Saved entries
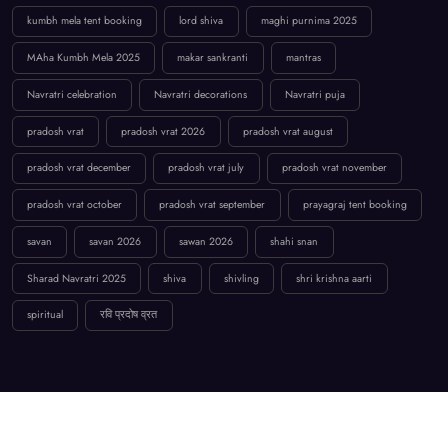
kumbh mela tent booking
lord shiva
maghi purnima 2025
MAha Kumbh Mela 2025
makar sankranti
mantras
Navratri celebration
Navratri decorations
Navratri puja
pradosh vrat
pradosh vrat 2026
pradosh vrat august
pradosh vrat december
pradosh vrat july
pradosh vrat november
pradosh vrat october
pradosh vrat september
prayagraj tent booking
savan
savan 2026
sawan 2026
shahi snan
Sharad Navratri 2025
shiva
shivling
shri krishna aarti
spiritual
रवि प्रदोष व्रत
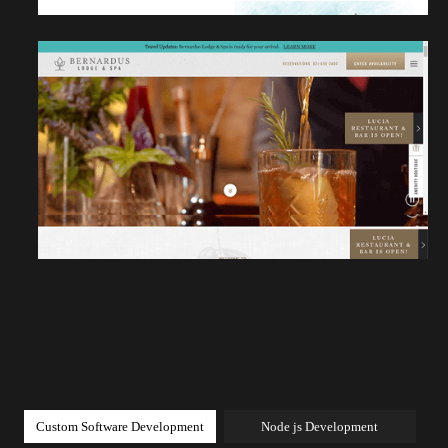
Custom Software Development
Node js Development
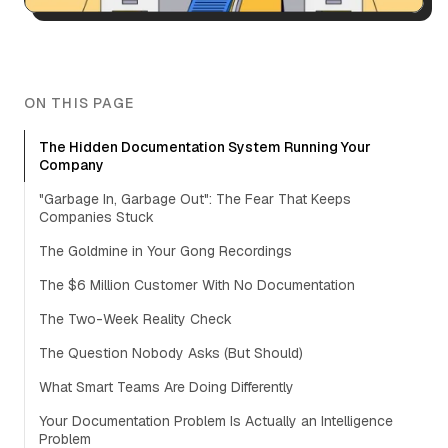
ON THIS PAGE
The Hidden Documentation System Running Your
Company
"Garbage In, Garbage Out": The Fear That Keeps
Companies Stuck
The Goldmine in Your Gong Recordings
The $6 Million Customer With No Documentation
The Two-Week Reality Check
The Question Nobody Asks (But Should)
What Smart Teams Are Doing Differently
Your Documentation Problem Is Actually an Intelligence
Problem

-- Directions --
Identify every line above that includes the word "tent", and show those lines.

-- Problem solution --
kumbh mela tent booking
prayagraj tent booking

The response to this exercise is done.